[Start of Attachment]

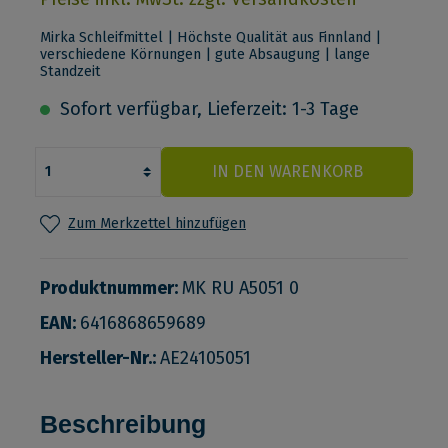
Mirka Schleifmittel | Höchste Qualität aus Finnland |
verschiedene Körnungen | gute Absaugung | lange
Standzeit
Sofort verfügbar, Lieferzeit: 1-3 Tage
IN DEN WARENKORB
Zum Merkzettel hinzufügen
Produktnummer:
MK RU A5051 0
EAN:
6416868659689
Hersteller-Nr.:
AE24105051
Beschreibung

[End of Attachment]

WHAT YOU NEED TO DO: In the records above, copy exactly the lines from the one that contains "Sofort verfügbar, Lieferzeit: 1-3 Tage" through the last, and nothing else.

RESULT OF THE TASK:
Sofort verfügbar, Lieferzeit: 1-3 Tage
IN DEN WARENKORB
Zum Merkzettel hinzufügen
Produktnummer:
MK RU A5051 0
EAN:
6416868659689
Hersteller-Nr.:
AE24105051
Beschreibung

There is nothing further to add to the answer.